Latest News On The Cryptocurrency Market | Intel, CoinBase, BitGo, and Binance – Bulletin Line

A recent report published by QMI on cryptocurrency market is a detailed assessment of the most important market dynamics. After carrying out a thorough research of cryptocurrency market historical as well as current growth parameters, business expectations for growth are obtained with utmost precision. The study identifies specific and important factors affecting the market for cryptocurrency during the forecast period. It can enable manufacturers of cryptocurrency to change their production and marketing strategies in order to envisage maximum growth.

Get Sample Copy of This Report @https://www.quincemarketinsights.com/request-sample-58594?utm_source=BL&utm_medium=Santosh

According to the report, the availability of the decentralized system and the absence of fees on transactions is expected to drive the growth of cryptocurrency market during the forecast period.

Cryptocurrency can be termed as a virtual currency that is used as a medium of exchange and transaction which is secured and has gained much popularity in todays economic world. Most of the important transactions have now shifted to the use of cryptocurrency and a huge segment of the market is now shared by these currencies.

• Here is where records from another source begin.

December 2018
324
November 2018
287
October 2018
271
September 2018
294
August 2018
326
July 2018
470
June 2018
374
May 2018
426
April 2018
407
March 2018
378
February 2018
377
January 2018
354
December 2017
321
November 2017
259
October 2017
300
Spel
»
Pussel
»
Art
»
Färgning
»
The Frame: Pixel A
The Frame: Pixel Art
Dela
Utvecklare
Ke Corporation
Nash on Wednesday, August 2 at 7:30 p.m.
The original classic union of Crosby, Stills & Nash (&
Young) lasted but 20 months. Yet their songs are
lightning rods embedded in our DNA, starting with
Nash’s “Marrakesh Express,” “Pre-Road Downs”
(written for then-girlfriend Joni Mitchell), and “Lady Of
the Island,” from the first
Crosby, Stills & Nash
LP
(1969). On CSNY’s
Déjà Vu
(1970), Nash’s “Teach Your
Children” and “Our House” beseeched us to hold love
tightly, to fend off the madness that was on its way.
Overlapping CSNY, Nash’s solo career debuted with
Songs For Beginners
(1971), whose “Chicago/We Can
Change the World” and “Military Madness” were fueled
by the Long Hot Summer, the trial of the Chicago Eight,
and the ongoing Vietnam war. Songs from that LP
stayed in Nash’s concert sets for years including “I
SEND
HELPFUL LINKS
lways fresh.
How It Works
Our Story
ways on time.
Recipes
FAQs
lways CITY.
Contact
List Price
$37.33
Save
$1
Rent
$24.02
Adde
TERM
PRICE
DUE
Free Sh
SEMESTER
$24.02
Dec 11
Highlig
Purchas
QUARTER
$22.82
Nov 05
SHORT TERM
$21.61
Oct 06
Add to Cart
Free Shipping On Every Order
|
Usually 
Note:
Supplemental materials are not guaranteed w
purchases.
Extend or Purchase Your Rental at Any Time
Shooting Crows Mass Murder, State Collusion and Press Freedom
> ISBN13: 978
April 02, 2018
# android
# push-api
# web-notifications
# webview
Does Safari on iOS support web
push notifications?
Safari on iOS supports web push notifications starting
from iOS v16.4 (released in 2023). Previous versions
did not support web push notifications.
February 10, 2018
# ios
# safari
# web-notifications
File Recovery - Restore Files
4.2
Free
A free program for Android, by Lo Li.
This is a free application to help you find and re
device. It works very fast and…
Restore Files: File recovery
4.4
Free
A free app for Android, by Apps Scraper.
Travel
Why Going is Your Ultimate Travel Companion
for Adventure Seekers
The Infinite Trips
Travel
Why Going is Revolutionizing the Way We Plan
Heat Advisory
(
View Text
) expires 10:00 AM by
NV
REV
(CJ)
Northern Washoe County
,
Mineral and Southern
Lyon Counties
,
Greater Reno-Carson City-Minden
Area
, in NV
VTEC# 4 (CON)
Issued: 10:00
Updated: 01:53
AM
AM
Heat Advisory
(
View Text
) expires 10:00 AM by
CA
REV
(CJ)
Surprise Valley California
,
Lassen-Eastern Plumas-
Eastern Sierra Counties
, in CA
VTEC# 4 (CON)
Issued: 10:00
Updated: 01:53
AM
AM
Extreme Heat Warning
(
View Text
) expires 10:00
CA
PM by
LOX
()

Growth in the number of digital transactions and the availability of a much-secured transaction through cryptocurrencies are the key factors for the growth of Global Cryptocurrency Market. The absence of interest rates or exchange rates on transactions has enabled it to gain worldwide recognition and has led many people to invest in this market. Many other benefits like protection from fraud, low fees, quick international transfers and non-regulation of transactions have led to the growth of the global cryptocurrency market.

Make An Inquiry For Purchasing This Report @https://www.quincemarketinsights.com/enquiry-before-buying/enquiry-before-buying-58594?utm_source=BL&utm_medium=Santosh

Some of the key Impact Factors:o Secured transaction facilitieso Availability of decentralized system and absence of fees on transactionso Unavailability of Government regulations

Insights about the regional distribution of market:

The market has been segmented in major regions to understand the global development and demand patterns of this market.For cryptocurrency market, the segments by region are for North America, Asia Pacific, Western Europe, Eastern Europe, Middle East, and Rest of the World. During the forecast period, North America, Asia Pacific, and Western Europe are expected to be major regions on the cryptocurrency market.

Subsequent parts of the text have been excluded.